The Eew Of You: Bio - Why-O?

In the early 1970's, during the "me decade," I wrote several letters to the writer Anais Nin.  After sharing with her some juicy tidbits of my "affairs" and nuggets of my wisdom (acquired at the ripe old age of 20), I demanded to know the intimate secrets of her life.  Nin's six-word reply was scrawled on a purple postcard.  Then, I took her scribbled note to be the gospel truth.  Now, because Nin's diaries about her life are remembered more today than her critically acclaimed fiction, this message seems laced with irony.   "The answer is in my work," Nin wrote in response to my attempt to break through private boundaries.

Of course, as writers and creative artists, we select what to reveal about our personal lives in our journals, Facebook pages and interviews.  I'm happy to reveal that I'm a slob; I love being campy; but hate camping in tents in the woods; vegetables and I struggle to be friends; I procrastinate doing things I don't like; I talk too much; I repeat myself; I'm never as empathetic as I should be; and just last week I ate two babies for lunch (kidding).

But you or I telling the world about me would be different from others writing biographies of us.  Then, we'd be sitting ducks.  No matter how hard we'd try or what legal action we would take, we couldn't stop others from penning our bios.

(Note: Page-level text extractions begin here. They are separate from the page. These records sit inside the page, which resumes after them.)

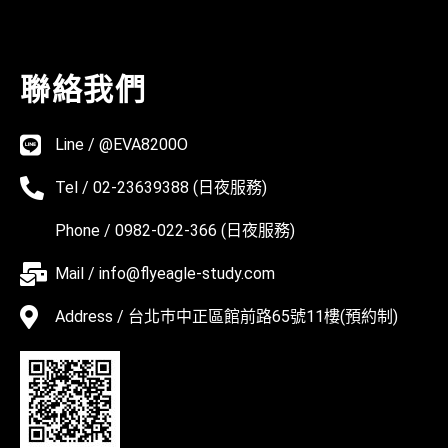
聯絡我們
Line / @EVA8200O
Tel / 02-23639388 (日夜服務)
Phone / 0982-022-366 (日夜服務)
Mail / info@flyeagle-study.com
Address / 台北巿中正區館前路65號11樓(預約制)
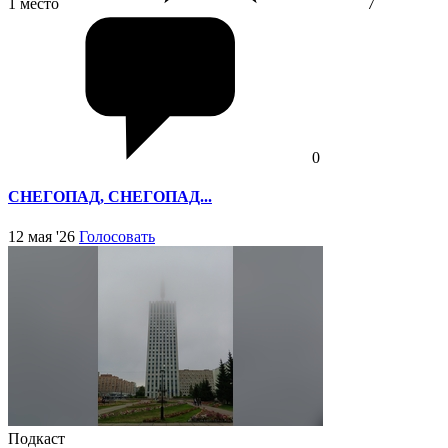
1 место
7
0
СНЕГОПАД, СНЕГОПАД...
12 мая '26
Голосовать
Подкаст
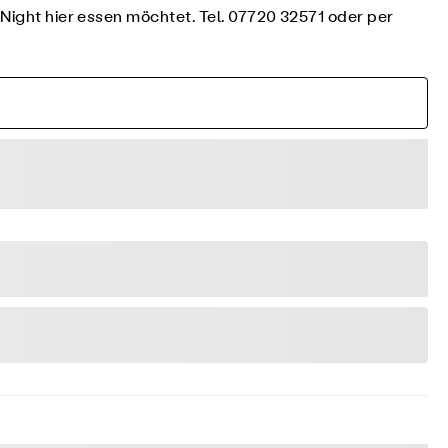
tNight hier essen möchtet. Tel. 07720 32571 oder per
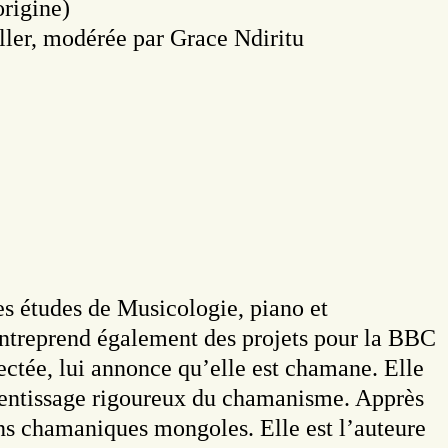
rigine)
ler, modérée par Grace Ndiritu
es études de Musicologie, piano et
entreprend également des projets pour la BBC
ctée, lui annonce qu’elle est chamane. Elle
pprentissage rigoureux du chamanisme. Apprès
ons chamaniques mongoles. Elle est l’auteure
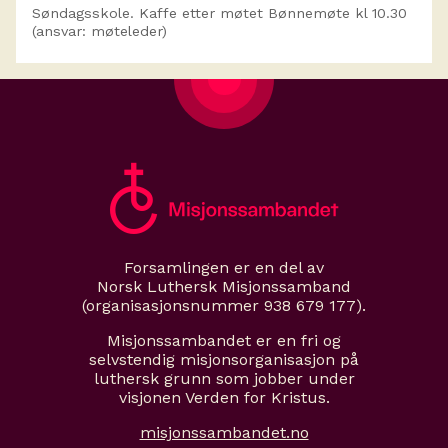
Søndagsskole. Kaffe etter møtet Bønnemøte kl 10.30
(ansvar: møteleder)
Forsamlingen er en del av
Norsk Luthersk Misjonssamband
(organisasjonsnummer 938 679 177).
Misjonssambandet er en fri og
selvstendig misjonsorganisasjon på
luthersk grunn som jobber under
visjonen Verden for Kristus.
misjonssambandet.no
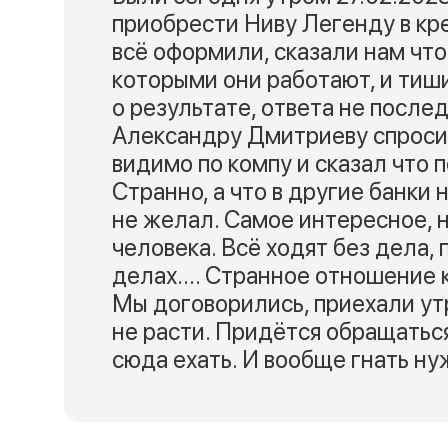
приобрести Ниву Легенду в кр
всё оформили, сказали нам что
которыми они работают, и тиши
о результате, ответа не посл
Александру Дмитриеву спросить
видимо по компу и сказал что п
Странно, а что в другие банки
не желал. Самое интересное, н
человека. Всё ходят без дела, 
делах.... Странное отношение 
Мы договорились, приехали утр
не расти. Придётся обращатьс
сюда ехать. И вообще гнать н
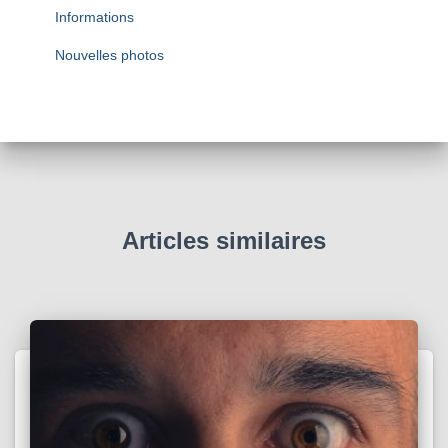
Informations
Nouvelles photos
Articles similaires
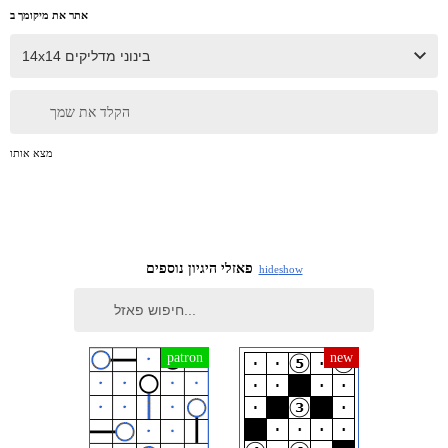
אתר את מיקומך ב
הקלד את שמך
מצא אותו
פאזלי היגיון נוספים
hide
show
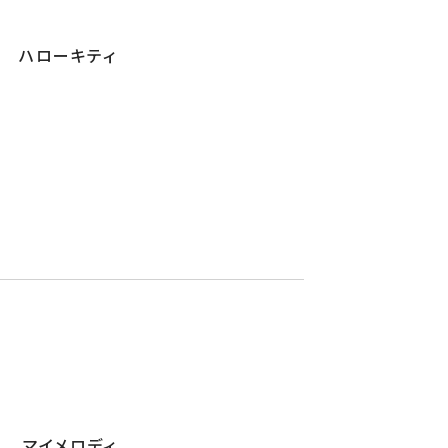
ハローキティ
ーキティ
マイメロディ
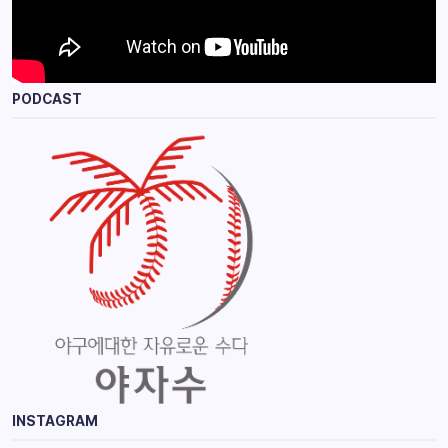
PODCAST
INSTAGRAM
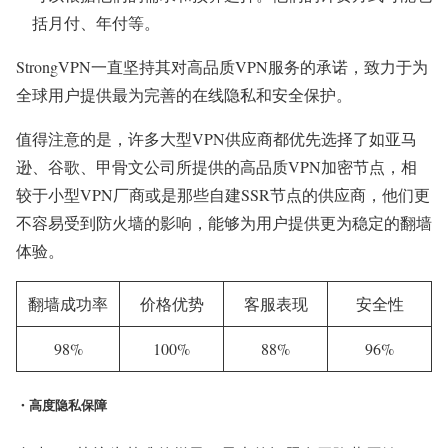
括月付、年付等。
StrongVPN一直坚持其对高品质VPN服务的承诺，致力于为
全球用户提供最为完善的在线隐私和安全保护。
值得注意的是，许多大型VPN供应商都优先选择了如亚马
逊、谷歌、甲骨文公司所提供的高品质VPN加密节点，相
较于小型VPN厂商或是那些自建SSR节点的供应商，他们更
不容易受到防火墙的影响，能够为用户提供更为稳定的翻墙
体验。
翻墙成功率
价格优势
客服表现
安全性
98%
100%
88%
96%
・高度隐私保障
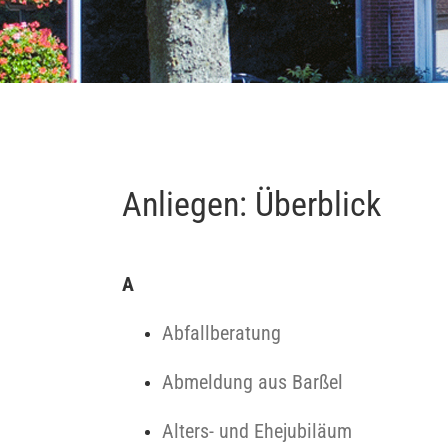
Anliegen: Überblick
A
Abfallberatung
Abmeldung aus Barßel
Alters- und Ehejubiläum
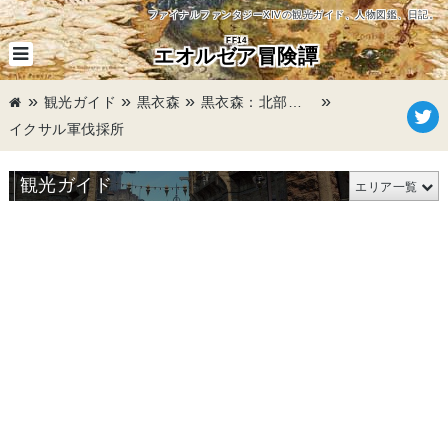
ファイナルファンタジーXIVの観光ガイド、人物図鑑、日記。
FF14
エオルゼア冒険譚
観光ガイド
黒衣森
黒衣森：北部森林
イクサル軍伐採所
観光ガイド
エリア一覧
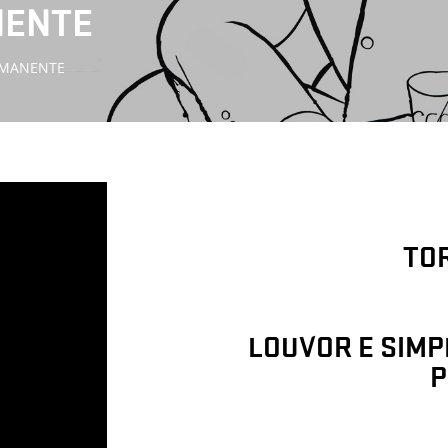
NENTE
RMANENTE
TO
LOUVOR E SIMP
P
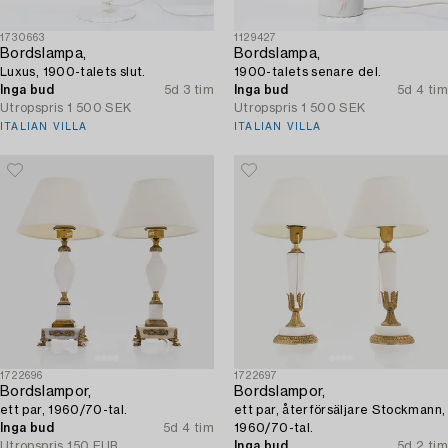
1730663
1129427
Bordslampa,
Bordslampa,
Luxus, 1900-talets slut.
1900-talets senare del.
Inga bud
5d 3 tim
Inga bud
5d 4 tim
Utropspris
1 500 SEK
Utropspris
1 500 SEK
ITALIAN VILLA
ITALIAN VILLA
1722696
1722697
Bordslampor,
Bordslampor,
ett par, 1960/70-tal.
ett par, återförsäljare Stockmann,
Inga bud
5d 4 tim
1960/70-tal.
Utropspris
150 EUR
Inga bud
5d 2 tim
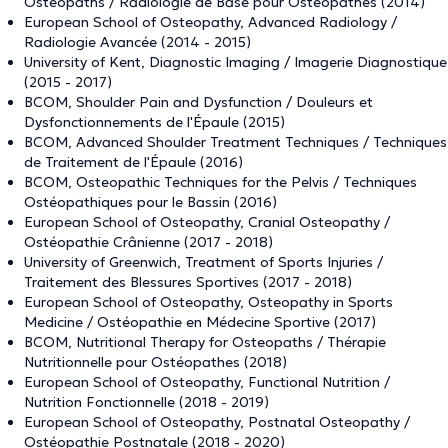
Osteopaths / Radiologie de Base pour Ostéopathes (2014)
European School of Osteopathy, Advanced Radiology /
Radiologie Avancée (2014 - 2015)
University of Kent, Diagnostic Imaging / Imagerie Diagnostique
(2015 - 2017)
BCOM, Shoulder Pain and Dysfunction / Douleurs et
Dysfonctionnements de l'Épaule (2015)
BCOM, Advanced Shoulder Treatment Techniques / Techniques
de Traitement de l'Épaule (2016)
BCOM, Osteopathic Techniques for the Pelvis / Techniques
Ostéopathiques pour le Bassin (2016)
European School of Osteopathy, Cranial Osteopathy /
Ostéopathie Crânienne (2017 - 2018)
University of Greenwich, Treatment of Sports Injuries /
Traitement des Blessures Sportives (2017 - 2018)
European School of Osteopathy, Osteopathy in Sports
Medicine / Ostéopathie en Médecine Sportive (2017)
BCOM, Nutritional Therapy for Osteopaths / Thérapie
Nutritionnelle pour Ostéopathes (2018)
European School of Osteopathy, Functional Nutrition /
Nutrition Fonctionnelle (2018 - 2019)
European School of Osteopathy, Postnatal Osteopathy /
Ostéopathie Postnatale (2018 - 2020)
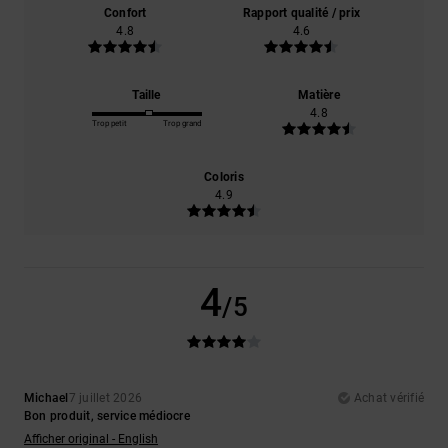
Confort
Rapport qualité / prix
4.8
4.6
Taille
Matière
4.8
Trop petit
Trop grand
Coloris
4.9
4
/5
Michael
7 juillet 2026
Achat vérifié
Bon produit, service médiocre
Afficher original - English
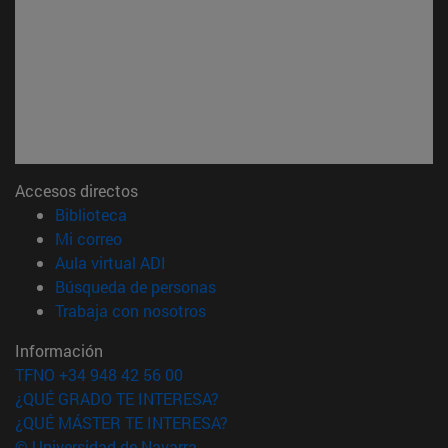
Accesos directos
(abre en nueva ventana)
Biblioteca
(abre en nueva ventana)
Mi correo
(abre en nueva ventana)
Aula virtual ADI
(abre en nueva ventana)
Búsqueda de personas
(abre en nueva ventana)
Trabaja con nosotros
Información
TFNO +34 948 42 56 00
¿QUÉ GRADO TE INTERESA?
¿QUÉ MÁSTER TE INTERESA?
© Universidad de Navarra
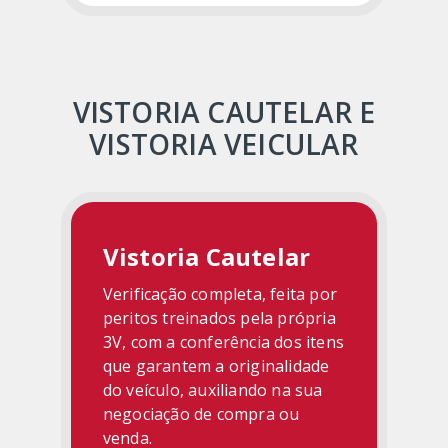
VISTORIA CAUTELAR E
VISTORIA VEICULAR
Vistoria Cautelar
Verificação completa, feita por
peritos treinados pela própria
3V, com a conferência dos itens
que garantem a originalidade
do veículo, auxiliando na sua
negociação de compra ou
venda.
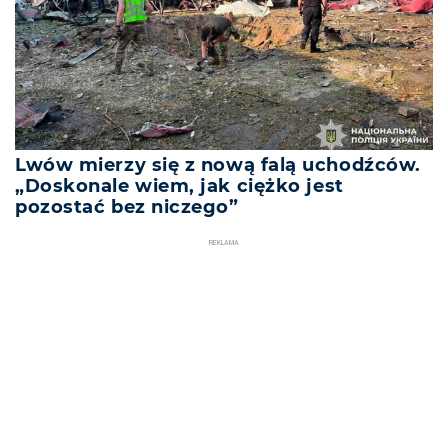
Lwów mierzy się z nową falą uchodźców.
„Doskonale wiem, jak ciężko jest
pozostać bez niczego”
REKLAMA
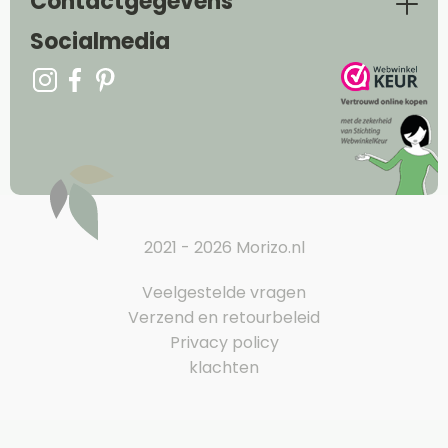
Contactgegevens
Socialmedia
2021 - 2026 Morizo.nl
Veelgestelde vragen
Verzend en retourbeleid
Privacy policy
klachten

Take the late J.D. Salinger, the fav writer of myself and nearly every sentient being on this planet.  He was able to stop biographers from quoting from his letters or gaining entry to himself or his circle.  Yet, "J.D. Salinger: A Life" by Kenneth Slawenski is hot off the press.

Poor Jerry.  Since it's so well-known, I won't go into the by turns, creepy, sad and disappointing stuff that Slawenski's and other bios (not to mention his daughter's and Joyce Maynard's memoirs) tell us about his life.  Except to say:  I'd love to bump into Holden Caulfield or any member of the Glass family at my local coffee shop; but would be creeped out if I ran into Salinger at my neighborhood pub.

Holden, Bessie, Franny, Zooey and even their cat Bloomberg all have their quirks. But they weren't the paranoid recluse that Salinger became by the end of his life.  By then Salinger "began to ignore not only mail sent by strangers but also letters from family and friends," Slawenski writes.  

The world was cruel enough when everything was about me – when life was "Our memoirs, Ourselves."  Now, not only are we in a Sargasso Sea of our autobiographies, tweets and blogs about our diets, love affairs, crimes and cats – we're under an avalanche of your tweets, weight-loss programs, hook-ups, frauds and pets.  And, you're not even pushing the myriad minutiae of your inner lives on us.  We inflict them on ourselves by compulsively reading your biographies (which you, most likely, wish hadn't been written). 

Bios are an addiction for which there has been and likely will be no rehab, AA or recovery.  "Biography is the opiate of the literary world," says my writer and photographer friend George Covington.

"What really knocks me out," Holden Caulfield says in "The Catcher in the Rye," "is a book that, when you're all done reading it, you wish the author that wrote it was a terrific friend of yours and you could call him up on the phone whenever you felt like it.  That doesn't happen much, though."

We know Holden is right.  At bottom, we don't expect writers, painters, movie stars, playwrights or other creative artists (certainly famous artists) to be our buddies–let alone our "terrific" friends.  We're all too aware that, as is usually the case with ourselves, artists' personal lives won't have the greatness–the art--of their work.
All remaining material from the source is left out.